遺言にはいくつかの作成方法があるのですが、どの財産を誰に引き継がせるのかといった遺言の内容が無効にならないよう、できるだけ有効に機能させるために効果的なのが「公正証書遺言」です。
具体的にどのような特徴を持つのか、手続きないようなどにも言及していきます。
公正証書遺言の特徴
遺言作成の最も多いのは、自分ですべてを書き記し、そのまま自宅で保管するというケースです。
すべて自筆で作成するなど、所定の要件を満たせばこれは自筆証書遺言として分類されることになります。
これに対し、公正証書遺言は自分だけでは遺言を作成しません。公証人の関与も受けることになります。
さらに、証人を2人集め、この者に立ち会ってもらう必要もあります。
また、自筆するタイプとは真逆に、遺言を残したい方が公証人に口授することで作成を進めていくのです。
これを家族など、身近な人たちでやろうとすると、不正が発生するおそれがありますし、不正がなくてもこれが疑われる可能性が相当に増してしまうでしょう。
そのため証人2人と公証人も加えて、内容を口述し、筆記してもらうのです。
筆記した内容は、公証人が、遺言者と証人に読み聞かせを行い、問題がなければ承認および署名押印をします。

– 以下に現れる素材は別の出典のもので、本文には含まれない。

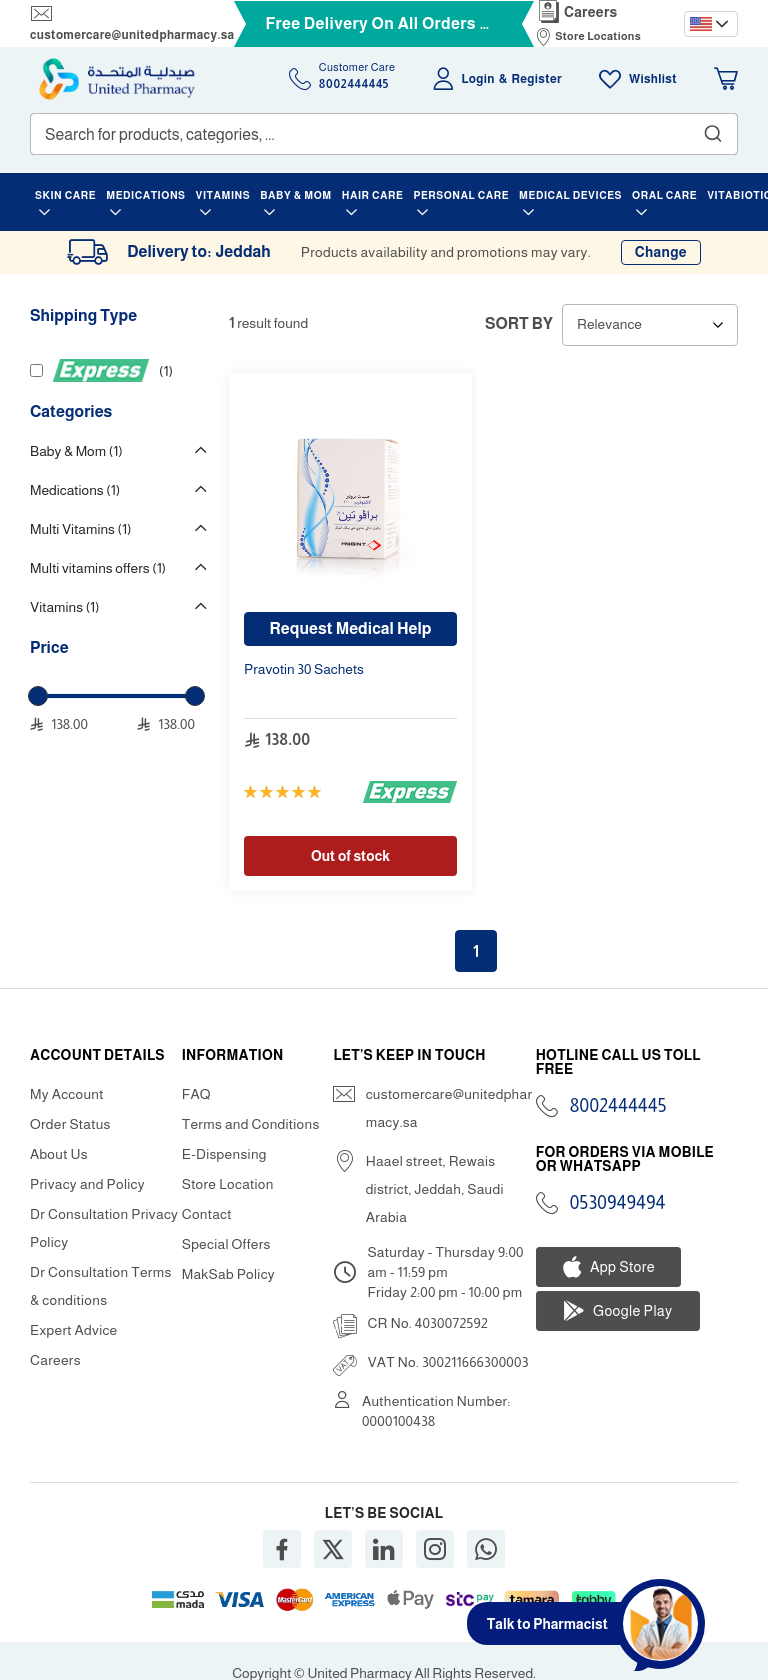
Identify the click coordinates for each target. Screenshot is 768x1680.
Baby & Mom (76, 451)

そして、公証人が最後に付記、署名押印して完成となります。
自分一人で作成するケースに比べると非常に手間がかかりますし、コストも発生してしまいますのでこの点デメリットがあるとも言えます。
しかしながら、遺言が法的に問題ないかどうか、作成過程に問題がないかどうか、後から「無効だ」などと主張されるリスクを低減させることができるというメリットが得られます。
相続後の人間関係を良好に保つために役立つ
公正証書遺言として遺言を残すことで、トラブルを避けやすくなります。
つまり、被相続人となる遺言者が自らの望みをかなえるために役立つのみならず、残された相続人間の関係性を悪化させないためにも効果的なのです。
相続前まで人間関係に問題がなかったとしても、相続をめぐって争いが生じ、良好な関係が維持できなくなることも起こり得ます。
実際、相続に関する争いは少なくありません。全国の家裁において扱った遺産分割調停事件の件数は、数千件から1万件ほどにものぼります。
こうした問題に対しては、事前に準備をしておくことが大切です。遺言はその一対策として有効なのですが、公正証書として残すことでさらにその実効性を高められるでしょう。